Smith's skill with the rifle and the pencil were noticed after a year and he was made a sniper and an observer. Delighted at no longer having to hide his pencils and paper, Smith spent whole days hidden away in no man's land making sketches and taking notes until the evening mist fell and he could crawl back home. In 1916 he was ordered to make a detailed sketch of the German lines at Vimy ridge in northern France. Despite constant shelling from the Germans he produced a two-metre-long image of the enemy's position. "I had to scramble all over the shop making rough pencil notes," he wrote. "Real risky work." The brigadier-general was clearly impressed with the work's artistic merits as well as the strategic benefit. Smith recalls that he declared it "very cleverly executed ... but above all infinitely useful".

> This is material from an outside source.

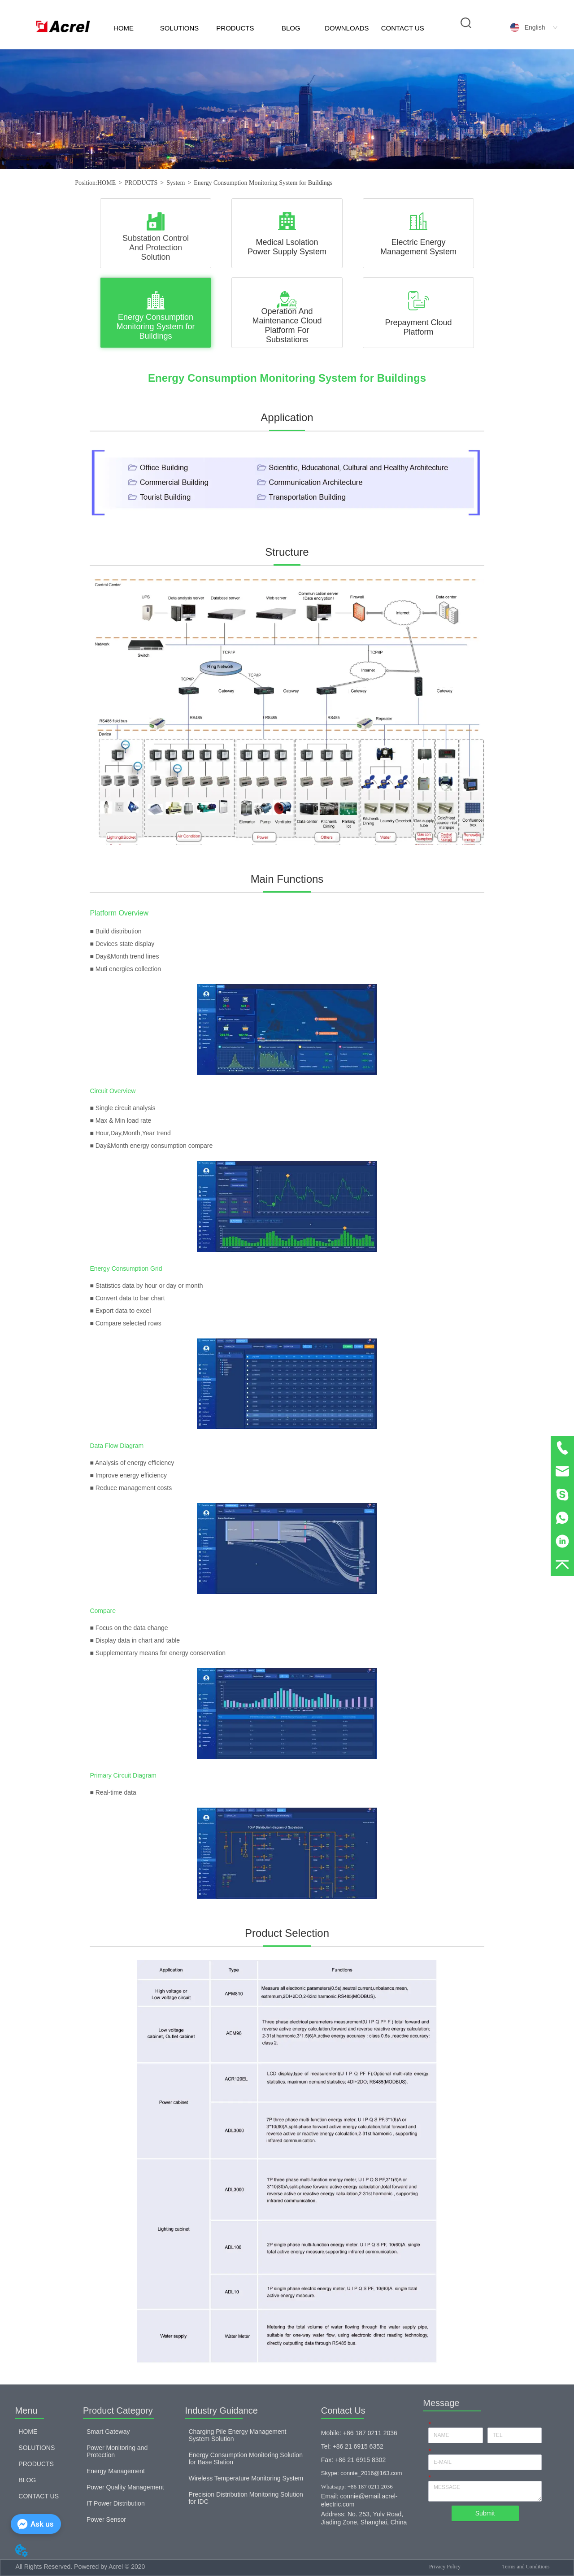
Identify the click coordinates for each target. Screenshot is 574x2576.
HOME (123, 28)
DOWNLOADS (347, 28)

His most startling job involved sketching an oak tree stump that stood within the barbed wire six metres from German trenches. Engineers then produced a copy of the tree in iron and steel, complete with ladder running up through the hollow centre. "Scene shifters" removed the real tree and replaced it with the fake one by night, "praying that Jerry will not tumble the game". They didn't and, amazingly, a man was able to scramble through tunnels to the tree and observe what the enemy was up to.
War ended, and Smith's final sketch is of a one-way ticket back home that reads: "Blighty route. Single to England-home-beauty."After he returned, Smith had a successful career as a commercial artist. He never spoke about the war but tried unsuccessfully to get his diary published. He died in December 1974 at Bexhill-on-Sea, East Sussex, at the age of 83, believing his diary would languish forever in a cupboard. But his great-nephew, Dave Mason, has published it by putting the collection online at greatwarartist.com.
The journal can be purchased as an e-book for £9.95. Money well spent in my view!
3 comments:
That was really interesting!
On a sidenote, is his nephew Dave Mason the musician?
Oh, and just the thought of making a fake tree to use as a spy nest is intriguing enough to have been able to sell a buttload of books.
THat I don't know EWBL but it deserves to sell well.